You're allowed to have random outbursts. It's super stressful to be dealing with everything that you're dealing with. Stress, plu the bone-deep exhaustion you're going through, equals difficulty coping with minor, everyday things sometimes. But, that's not wrong. It's just how it is. Cancer sucks, and it takes everything in you to fight it. If that means you're going to break down and cry some days because the dishes didn't get washed, or something else like that, then so be it. Just let the tears flow, allow yourself to feel whatever it is you feel, and know that you aren't alone, even in your loneliest moment. ((HUGS))

momma_814
by on Aug. 7, 2010 at 10:40 PM

Yup i agree.. I think you have the right to vent , get a lil pissy or whatever. Hell if you didn't then i would worry, but anyway you keep your head up and like Abigail82 said i hope you kick cancers butt :) 

Quoting Abigail82:

I am sorry you're going through it but really? I think you're allowed every so often. I think you're Just human. ;) shoot you're going. Through a lot more than I am and I do the same thing every few months. I think sometimes its jut a way to vent. I hope you beat the cancers Fanny and get better. Stop beating yourself up After crying every now and then. ;)

 

IrishDuckie
by on Aug. 7, 2010 at 10:54 PM

Omg if I had any pictures of my little sister on this comp i'd post them. You look EXACTLY like her. Like to the point of if she didn't have a kid i'd have to wonder if you were her. Weird.

ang12285
by on Aug. 7, 2010 at 11:42 PM

Those are completely normal feelings, and part of the emotional healing process is allowing yourself to feel whatever emotion that is going through you at the moment. Go ahead and cry and let it out and have a bad. Remember you've made it this far, you can make it all the way ;)

miriamz
by on Aug. 7, 2010 at 11:42 PM

I think it's normal to get emotional from time to time as long as it doesn't interfere with your everyday life :).

redwoodhunny
by on Aug. 8, 2010 at 2:18 AM
You are normal, you need to allow yourself to cry at times.

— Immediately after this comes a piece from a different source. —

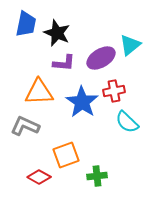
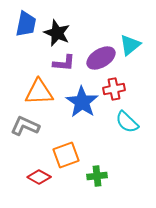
red cross: moved 2 px up
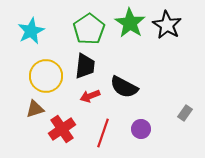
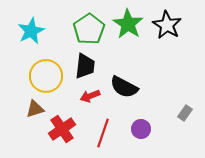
green star: moved 2 px left, 1 px down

I believe it really helps. I can't imagine having cancer and going through chemo, that seems like it would be tough. The fact that you hardly ever cry or feel bad is amazing. I was bitten by a pit bull 2 years ago, and he bit my stomach first (which was more bruised than anything) but he degloved my arm too. It was excruciatingly painful. Then I had to be hospitalized for 3 weeks and undergo several surgeries including skin grafts from my scalp. I cried about my shaved head! And cried and felt sorry for myself. It was so hard, but i would feel guilty realizing some people have been bitten or injured far worse than me, or on their face. Mine is on my arm. Just within the last 6 months since giving birth I feel less selfish. You are so strong! I see a trauma counselor. But i admire you for your strength. We all face hardships and we all deal with them differently. Let yourself cry when you have the urge, it's ok. Take care :-)
Alexsi1
by on Aug. 8, 2010 at 9:04 AM

You are allowed to cry and vent if you want to. Keep your head high and kick cancer's a** :)

CallieLynsMommy
by on Aug. 8, 2010 at 11:33 PM

Thanks ladies. You gals really make me feel better. I don't know what it is...I never had this problem before. I guess "life changing" events really do change you, lol.